----- EXCERPTED RECORDS -----
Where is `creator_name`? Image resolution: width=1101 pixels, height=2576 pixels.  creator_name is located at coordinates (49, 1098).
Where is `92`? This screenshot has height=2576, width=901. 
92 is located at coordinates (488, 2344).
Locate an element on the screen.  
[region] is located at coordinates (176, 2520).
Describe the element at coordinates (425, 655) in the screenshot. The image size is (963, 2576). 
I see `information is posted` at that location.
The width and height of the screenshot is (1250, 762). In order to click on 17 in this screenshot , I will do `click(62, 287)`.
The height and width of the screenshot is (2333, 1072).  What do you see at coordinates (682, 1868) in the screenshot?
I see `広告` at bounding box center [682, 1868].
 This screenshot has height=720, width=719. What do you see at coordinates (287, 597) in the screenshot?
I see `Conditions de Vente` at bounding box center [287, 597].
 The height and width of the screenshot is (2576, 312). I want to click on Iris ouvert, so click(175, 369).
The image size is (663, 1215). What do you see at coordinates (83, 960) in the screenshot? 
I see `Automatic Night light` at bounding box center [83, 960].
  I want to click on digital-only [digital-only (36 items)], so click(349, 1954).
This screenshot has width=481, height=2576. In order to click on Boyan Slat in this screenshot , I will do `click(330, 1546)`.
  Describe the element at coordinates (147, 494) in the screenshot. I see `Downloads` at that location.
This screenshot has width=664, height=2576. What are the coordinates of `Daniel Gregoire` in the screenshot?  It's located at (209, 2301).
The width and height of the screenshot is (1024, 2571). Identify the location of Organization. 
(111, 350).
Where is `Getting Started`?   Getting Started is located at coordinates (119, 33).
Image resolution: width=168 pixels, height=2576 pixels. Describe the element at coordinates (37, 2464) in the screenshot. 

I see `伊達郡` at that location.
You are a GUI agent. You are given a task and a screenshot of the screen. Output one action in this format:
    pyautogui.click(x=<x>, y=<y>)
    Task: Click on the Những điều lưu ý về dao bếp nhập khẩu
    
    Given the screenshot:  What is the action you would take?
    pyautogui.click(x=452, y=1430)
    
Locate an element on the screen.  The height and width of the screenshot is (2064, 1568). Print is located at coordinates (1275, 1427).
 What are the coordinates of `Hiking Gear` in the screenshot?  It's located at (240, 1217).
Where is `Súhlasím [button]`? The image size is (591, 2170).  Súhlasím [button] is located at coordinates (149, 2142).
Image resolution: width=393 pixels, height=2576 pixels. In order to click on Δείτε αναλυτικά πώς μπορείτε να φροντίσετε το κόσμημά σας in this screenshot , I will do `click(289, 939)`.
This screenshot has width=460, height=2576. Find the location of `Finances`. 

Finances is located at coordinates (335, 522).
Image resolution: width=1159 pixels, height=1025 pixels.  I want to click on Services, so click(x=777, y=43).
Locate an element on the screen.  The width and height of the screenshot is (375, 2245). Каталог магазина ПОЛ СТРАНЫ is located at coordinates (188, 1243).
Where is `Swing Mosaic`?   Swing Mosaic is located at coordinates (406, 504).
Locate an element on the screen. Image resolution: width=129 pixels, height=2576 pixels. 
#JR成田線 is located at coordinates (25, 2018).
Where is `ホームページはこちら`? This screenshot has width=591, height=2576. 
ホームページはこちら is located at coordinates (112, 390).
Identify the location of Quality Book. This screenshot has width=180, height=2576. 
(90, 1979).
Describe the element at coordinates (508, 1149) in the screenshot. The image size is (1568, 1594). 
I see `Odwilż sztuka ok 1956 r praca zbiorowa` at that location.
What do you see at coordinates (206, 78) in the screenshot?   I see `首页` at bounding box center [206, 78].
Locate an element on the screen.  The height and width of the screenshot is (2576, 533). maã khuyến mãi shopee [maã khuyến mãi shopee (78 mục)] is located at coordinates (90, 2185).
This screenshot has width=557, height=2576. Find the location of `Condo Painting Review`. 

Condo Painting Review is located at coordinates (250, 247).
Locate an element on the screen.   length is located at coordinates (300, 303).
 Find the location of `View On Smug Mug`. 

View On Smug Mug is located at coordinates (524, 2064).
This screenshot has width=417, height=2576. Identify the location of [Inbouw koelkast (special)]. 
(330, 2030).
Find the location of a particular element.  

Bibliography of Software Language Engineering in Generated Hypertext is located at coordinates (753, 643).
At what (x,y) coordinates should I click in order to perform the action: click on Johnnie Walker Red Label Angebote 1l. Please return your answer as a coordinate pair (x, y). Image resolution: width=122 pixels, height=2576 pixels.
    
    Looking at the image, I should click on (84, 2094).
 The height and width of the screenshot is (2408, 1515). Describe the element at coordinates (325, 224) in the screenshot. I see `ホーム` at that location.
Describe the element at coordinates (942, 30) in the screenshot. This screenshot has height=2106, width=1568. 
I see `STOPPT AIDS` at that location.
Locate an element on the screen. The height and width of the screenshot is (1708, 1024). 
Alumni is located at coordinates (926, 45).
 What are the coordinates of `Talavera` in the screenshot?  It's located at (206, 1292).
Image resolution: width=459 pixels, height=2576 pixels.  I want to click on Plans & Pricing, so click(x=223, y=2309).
-----
ASSIGNED TASK:
Please give an exact copy of the lines above, beginning with the line containing "The width and height of the screenshot is (1250, 762)." and running through the line containing "Image resolution: width=393", and of no other lines.

SOLUTION FOR THIS TASK:
The width and height of the screenshot is (1250, 762). In order to click on 17 in this screenshot , I will do `click(62, 287)`.
The height and width of the screenshot is (2333, 1072).  What do you see at coordinates (682, 1868) in the screenshot?
I see `広告` at bounding box center [682, 1868].
 This screenshot has height=720, width=719. What do you see at coordinates (287, 597) in the screenshot?
I see `Conditions de Vente` at bounding box center [287, 597].
 The height and width of the screenshot is (2576, 312). I want to click on Iris ouvert, so click(175, 369).
The image size is (663, 1215). What do you see at coordinates (83, 960) in the screenshot? 
I see `Automatic Night light` at bounding box center [83, 960].
  I want to click on digital-only [digital-only (36 items)], so click(349, 1954).
This screenshot has width=481, height=2576. In order to click on Boyan Slat in this screenshot , I will do `click(330, 1546)`.
  Describe the element at coordinates (147, 494) in the screenshot. I see `Downloads` at that location.
This screenshot has width=664, height=2576. What are the coordinates of `Daniel Gregoire` in the screenshot?  It's located at (209, 2301).
The width and height of the screenshot is (1024, 2571). Identify the location of Organization. 
(111, 350).
Where is `Getting Started`?   Getting Started is located at coordinates (119, 33).
Image resolution: width=168 pixels, height=2576 pixels. Describe the element at coordinates (37, 2464) in the screenshot. 

I see `伊達郡` at that location.
You are a GUI agent. You are given a task and a screenshot of the screen. Output one action in this format:
    pyautogui.click(x=<x>, y=<y>)
    Task: Click on the Những điều lưu ý về dao bếp nhập khẩu
    
    Given the screenshot:  What is the action you would take?
    pyautogui.click(x=452, y=1430)
    
Locate an element on the screen.  The height and width of the screenshot is (2064, 1568). Print is located at coordinates (1275, 1427).
 What are the coordinates of `Hiking Gear` in the screenshot?  It's located at (240, 1217).
Where is `Súhlasím [button]`? The image size is (591, 2170).  Súhlasím [button] is located at coordinates (149, 2142).
Image resolution: width=393 pixels, height=2576 pixels. In order to click on Δείτε αναλυτικά πώς μπορείτε να φροντίσετε το κόσμημά σας in this screenshot , I will do `click(289, 939)`.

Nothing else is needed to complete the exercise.